Written by Hazel Norman on . Posted in Business, Policy.
Cannabis reform may be spreading across the globe at an ever-increasing pace, and with it, the emerging international cannabis industry, however, the process has moved slower in some countries compared to others, with Costa Rica being a great example of that.
In the Western Hemisphere, cannabis reform has spread faster than its Eastern Hemisphere counterpart. After all, Uruguay was the first nation to legalize cannabis for adult-use, followed by Canada becoming the first G-7 nation to do so. Significant cannabis reform can be found elsewhere in the hemisphere as well.
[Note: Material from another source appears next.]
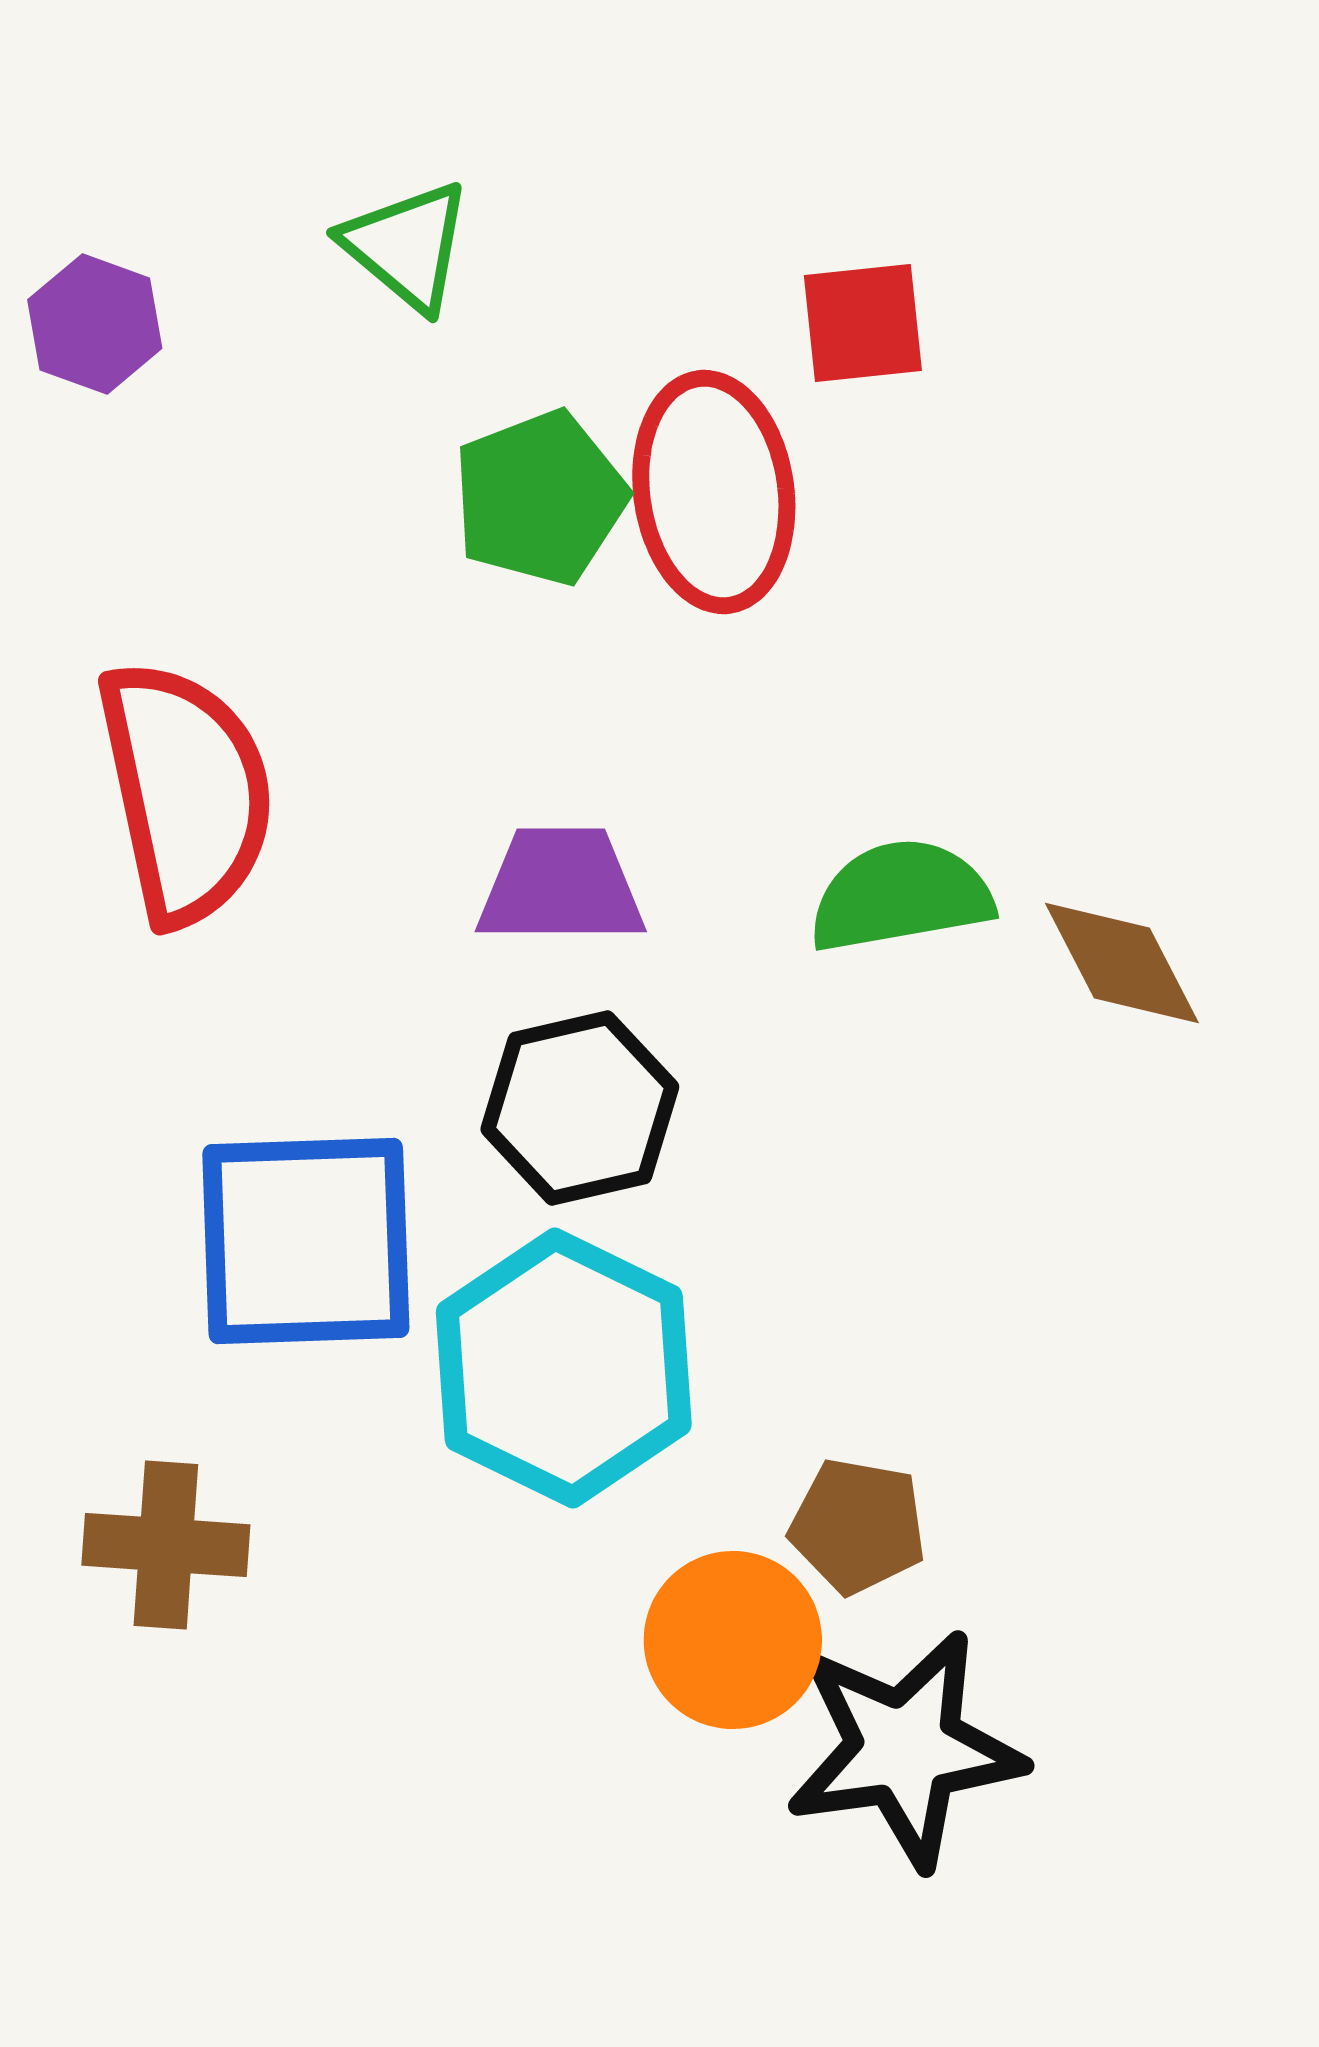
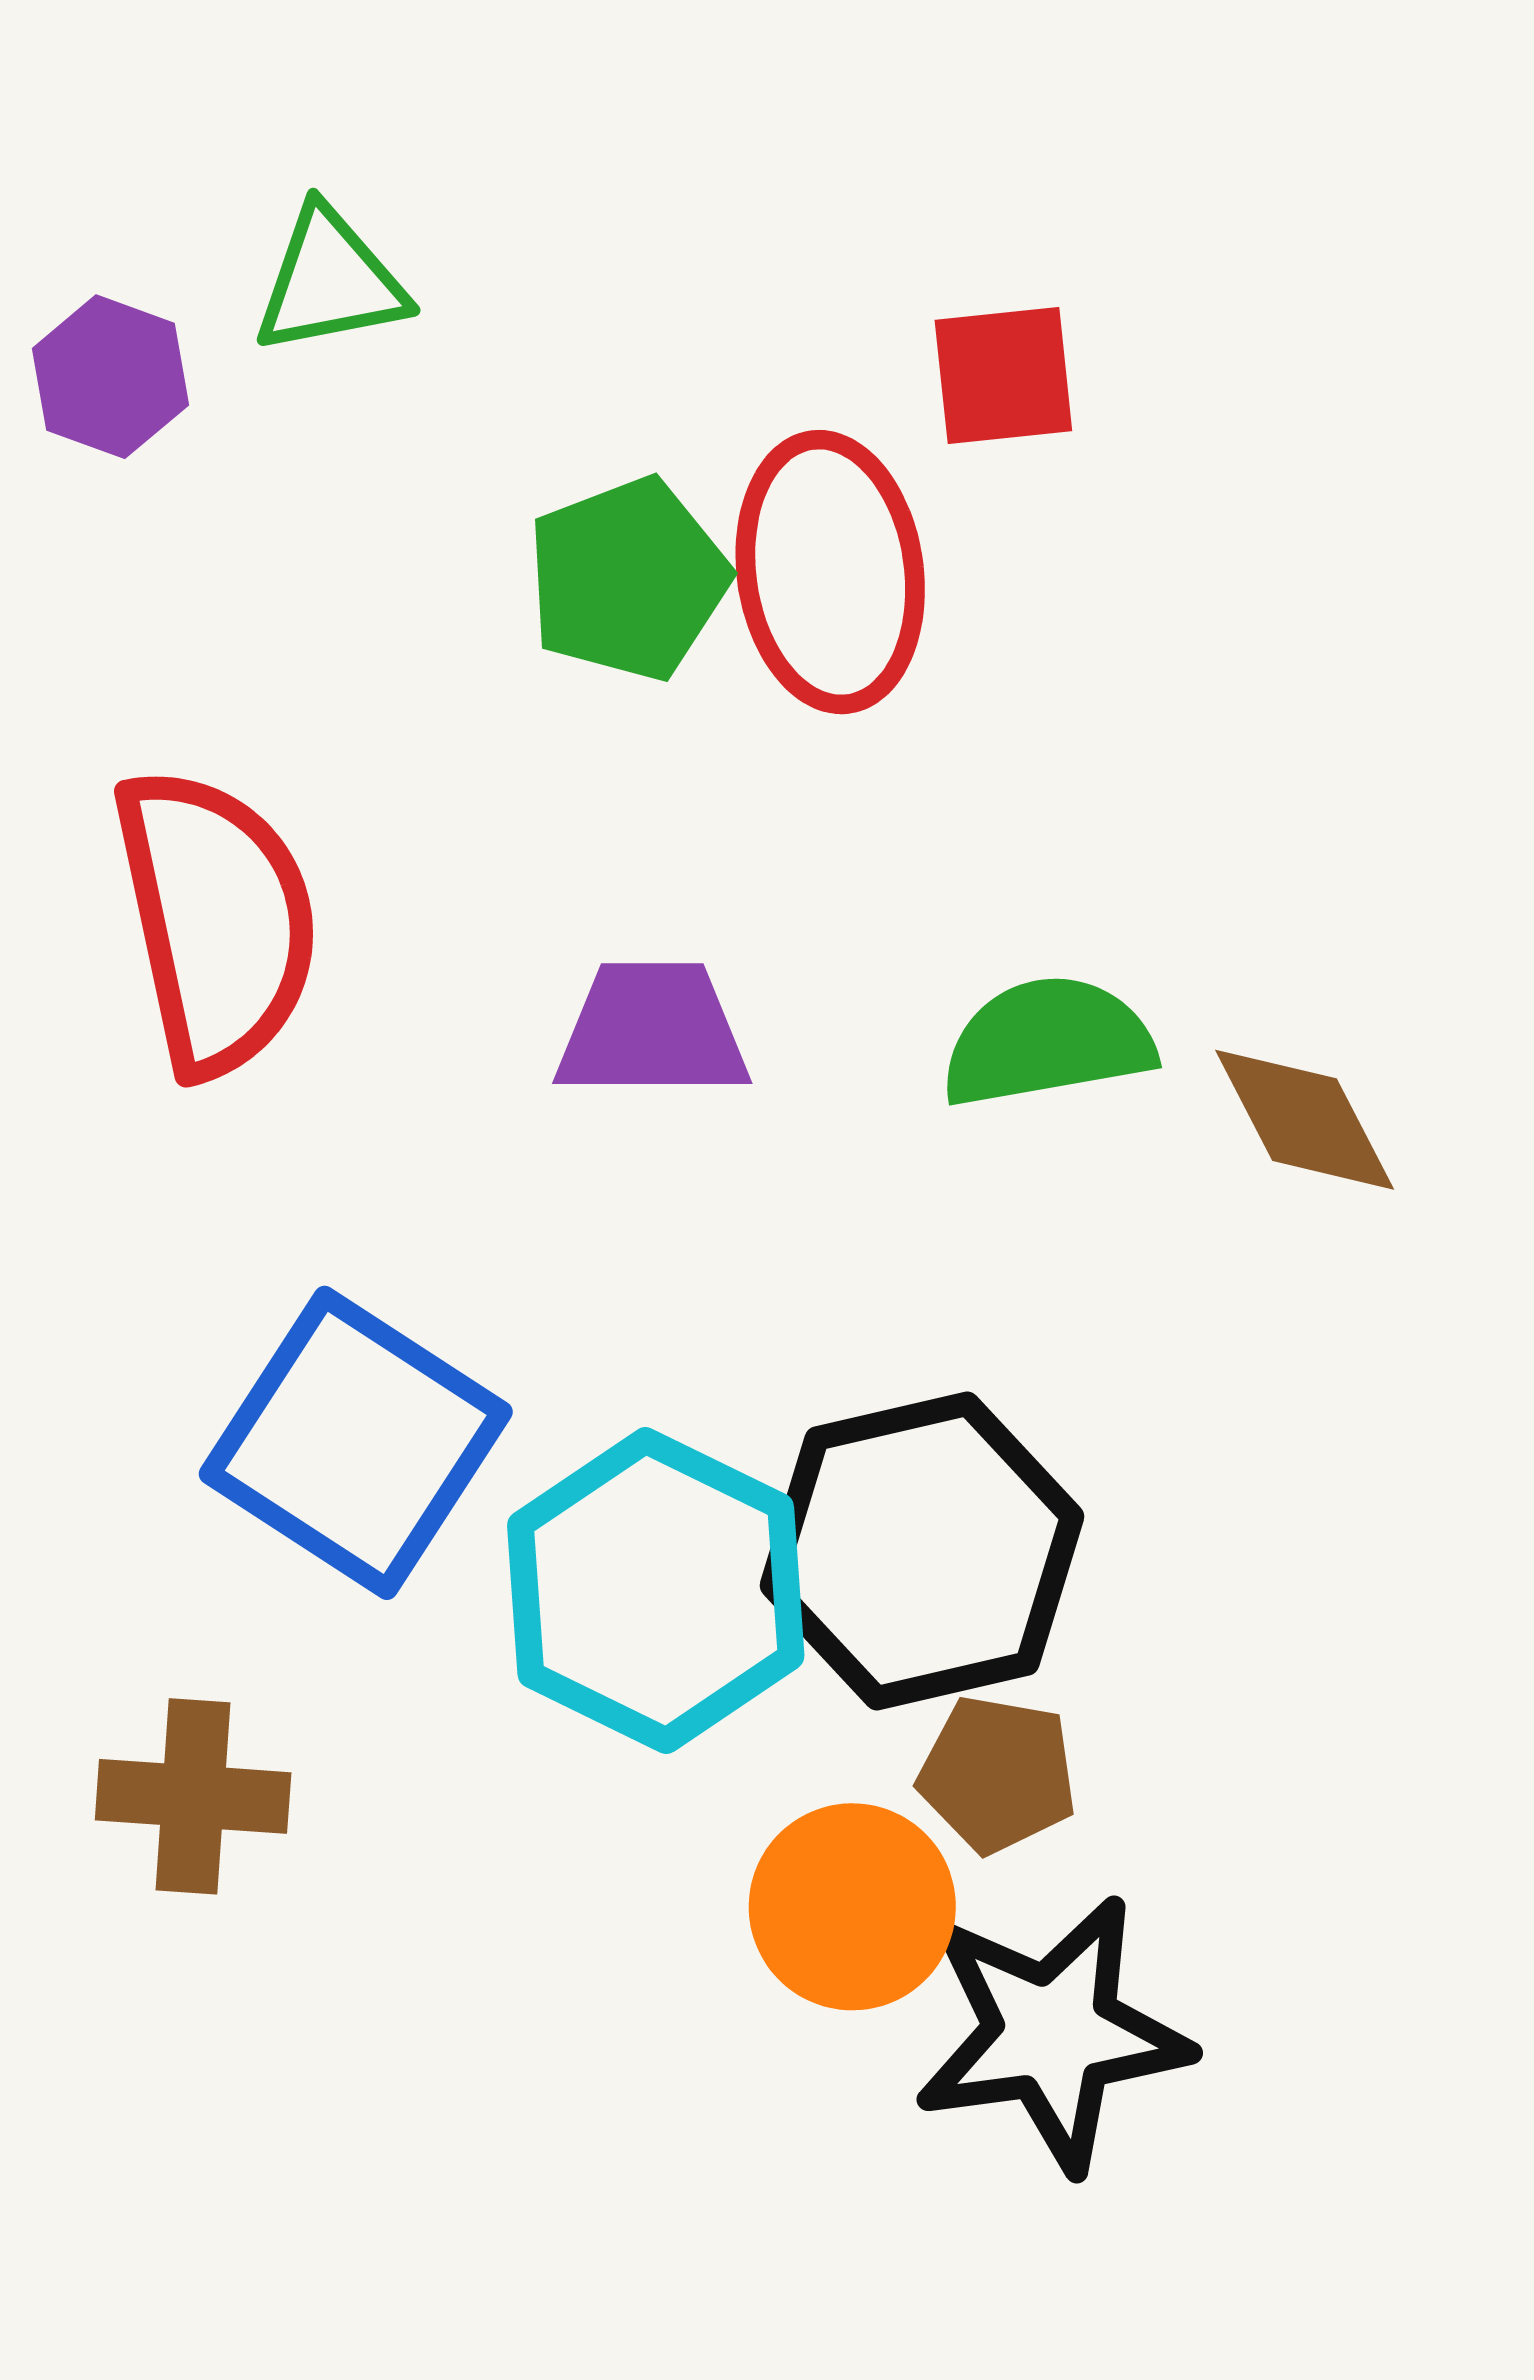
green triangle: (407, 246) -> (330, 281), moved, turned -51
black hexagon: (580, 1108) -> (922, 1551), moved, size x1.4
blue square: (306, 1241) -> (356, 1443), turned 35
Yet, cannabis policy reform and standing up a regulated industry has proceeded at a slower rate in Costa Rica. As we previously reported, lawmakers in Costa Rica passed a cannabis reform measure in 2021 and sent it to the President for sign off. That sign off never occurred, and instead, Costa Rica’s president issued a veto and sent the measure back to lawmakers instructing them to make the measure more strict.
Eventually things moved along a bit, and finally, after a lot of political wrangling and foot dragging, Costa Rica has issued its first hemp project license. Per The Tico Times:
The Minister of Agriculture and Livestock (MAG), Víctor Julio Carvajal Porras, signed the resolution authorizing the first project for the use of hemp this Friday.
Ingenio Taboga S.A. made the request. It is located in Bebedero de Cañas, Guanacaste, developing a hemp cultivation and processing project in a 150-hectare area.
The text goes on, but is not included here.